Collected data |
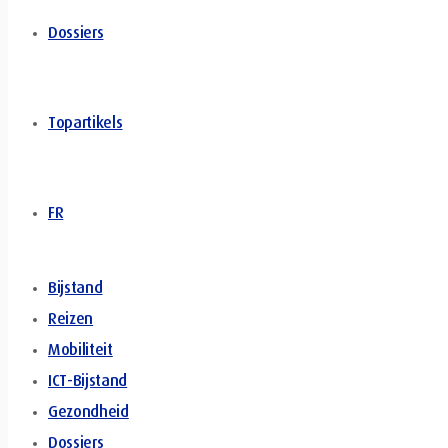
Dossiers
Topartikels
FR
Bijstand
Reizen
Mobiliteit
ICT-Bijstand
Gezondheid
Dossiers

What you have to do | Leave the pictures out, and transcribe each of the records exactly.

Output for this exercise |
Dossiers
Topartikels
FR
Bijstand
Reizen
Mobiliteit
ICT-Bijstand
Gezondheid
Dossiers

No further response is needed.